Bikepacking the Immaculate Swiss Alps - Part 1
Words & Pictures: Mateusz Birecki
7 days, 7 countries, 960 kilometREs and 16,000 meters of vertical
You stand there and wonder where the red line is. Am I about to cross it? Are five Passes unrealistic?
You feel the last four mountain passes have already been an achievement. 3,600 meters of climbing over 110 kilometres.
You've never done it, much less while bikepacking. You look at the road sign - "Wassen 48 km" - It seems so little.
Yet, something screams at you from deep down, you know perfectly well you still have 3-4 hours of riding ahead of you. Uneasy riding. Because although Susten is the easiest mountain pass you have faced today, 30 kilometres and over 1000 meters of elevation will not climb itself.
Your legs will do it.
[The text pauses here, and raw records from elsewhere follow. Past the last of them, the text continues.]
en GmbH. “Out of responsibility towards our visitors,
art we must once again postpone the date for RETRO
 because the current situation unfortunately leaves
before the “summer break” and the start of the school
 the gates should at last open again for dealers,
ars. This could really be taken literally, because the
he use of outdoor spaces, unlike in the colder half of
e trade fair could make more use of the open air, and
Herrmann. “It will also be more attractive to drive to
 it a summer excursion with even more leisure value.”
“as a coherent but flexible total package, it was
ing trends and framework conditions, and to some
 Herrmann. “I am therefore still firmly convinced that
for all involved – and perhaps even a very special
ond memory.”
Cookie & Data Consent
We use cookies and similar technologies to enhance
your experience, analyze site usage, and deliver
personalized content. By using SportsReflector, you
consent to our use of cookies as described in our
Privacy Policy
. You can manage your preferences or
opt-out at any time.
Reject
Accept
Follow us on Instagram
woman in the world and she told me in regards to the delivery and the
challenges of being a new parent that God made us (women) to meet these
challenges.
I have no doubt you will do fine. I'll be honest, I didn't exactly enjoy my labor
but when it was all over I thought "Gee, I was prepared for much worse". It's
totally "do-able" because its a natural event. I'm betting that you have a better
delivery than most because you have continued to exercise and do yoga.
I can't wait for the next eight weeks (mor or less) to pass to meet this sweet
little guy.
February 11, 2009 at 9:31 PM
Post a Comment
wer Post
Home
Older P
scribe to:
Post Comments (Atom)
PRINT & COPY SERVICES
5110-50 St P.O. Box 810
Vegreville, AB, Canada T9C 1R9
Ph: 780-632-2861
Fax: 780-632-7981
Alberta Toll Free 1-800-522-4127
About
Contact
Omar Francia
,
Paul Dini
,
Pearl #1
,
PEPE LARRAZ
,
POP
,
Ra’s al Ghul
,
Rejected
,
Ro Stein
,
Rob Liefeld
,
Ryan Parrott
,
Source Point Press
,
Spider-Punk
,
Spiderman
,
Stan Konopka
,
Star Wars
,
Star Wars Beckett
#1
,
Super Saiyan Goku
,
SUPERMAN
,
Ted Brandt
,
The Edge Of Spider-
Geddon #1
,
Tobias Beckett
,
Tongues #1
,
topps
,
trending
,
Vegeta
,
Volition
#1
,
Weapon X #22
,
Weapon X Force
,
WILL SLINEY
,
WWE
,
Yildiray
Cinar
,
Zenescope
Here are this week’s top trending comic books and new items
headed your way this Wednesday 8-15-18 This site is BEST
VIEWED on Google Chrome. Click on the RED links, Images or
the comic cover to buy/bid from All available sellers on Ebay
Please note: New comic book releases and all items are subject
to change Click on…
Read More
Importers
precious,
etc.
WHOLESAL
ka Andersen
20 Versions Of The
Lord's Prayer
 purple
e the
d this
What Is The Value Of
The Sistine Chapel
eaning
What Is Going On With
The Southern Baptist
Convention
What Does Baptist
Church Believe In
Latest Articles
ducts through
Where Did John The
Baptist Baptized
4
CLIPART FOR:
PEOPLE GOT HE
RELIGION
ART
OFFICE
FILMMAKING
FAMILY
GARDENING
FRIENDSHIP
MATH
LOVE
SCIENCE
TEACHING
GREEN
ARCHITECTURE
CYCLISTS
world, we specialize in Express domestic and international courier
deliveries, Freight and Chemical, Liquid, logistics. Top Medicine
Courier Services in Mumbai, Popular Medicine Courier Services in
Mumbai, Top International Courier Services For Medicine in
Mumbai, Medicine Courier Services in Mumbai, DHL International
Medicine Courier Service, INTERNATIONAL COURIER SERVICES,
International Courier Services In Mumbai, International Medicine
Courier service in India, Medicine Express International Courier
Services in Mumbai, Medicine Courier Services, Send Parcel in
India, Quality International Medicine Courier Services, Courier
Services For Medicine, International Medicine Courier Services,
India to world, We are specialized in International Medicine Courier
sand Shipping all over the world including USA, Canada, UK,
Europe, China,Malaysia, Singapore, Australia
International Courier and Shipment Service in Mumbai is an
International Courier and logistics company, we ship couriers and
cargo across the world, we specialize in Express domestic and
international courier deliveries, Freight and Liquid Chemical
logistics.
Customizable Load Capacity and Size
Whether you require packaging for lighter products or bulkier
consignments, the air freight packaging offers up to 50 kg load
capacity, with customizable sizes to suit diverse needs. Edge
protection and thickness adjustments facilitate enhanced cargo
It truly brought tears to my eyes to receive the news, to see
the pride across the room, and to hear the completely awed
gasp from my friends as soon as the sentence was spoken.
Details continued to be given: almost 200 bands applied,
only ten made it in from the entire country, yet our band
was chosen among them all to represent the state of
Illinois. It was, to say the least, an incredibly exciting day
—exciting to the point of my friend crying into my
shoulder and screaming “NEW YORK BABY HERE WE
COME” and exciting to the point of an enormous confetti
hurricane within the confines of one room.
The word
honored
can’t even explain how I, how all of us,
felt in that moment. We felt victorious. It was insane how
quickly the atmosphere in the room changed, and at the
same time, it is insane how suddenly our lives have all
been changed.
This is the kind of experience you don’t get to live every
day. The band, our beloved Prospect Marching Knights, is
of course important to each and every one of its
Or your mind will do it, because your legs slowly start to refuse to cooperate.
Climbing on your bike you leave the market square in Innertkirchen and head for the final climb.
For dreams and for satisfaction. The kind that only Switzerland can give you.
Exactly, why? While most might choose the Dolomites, Tyrol or the French coast of Nice, you are headed in a direction that seems foreign and inaccessible.
And why is it not accessible? Because Switzerland is expensive!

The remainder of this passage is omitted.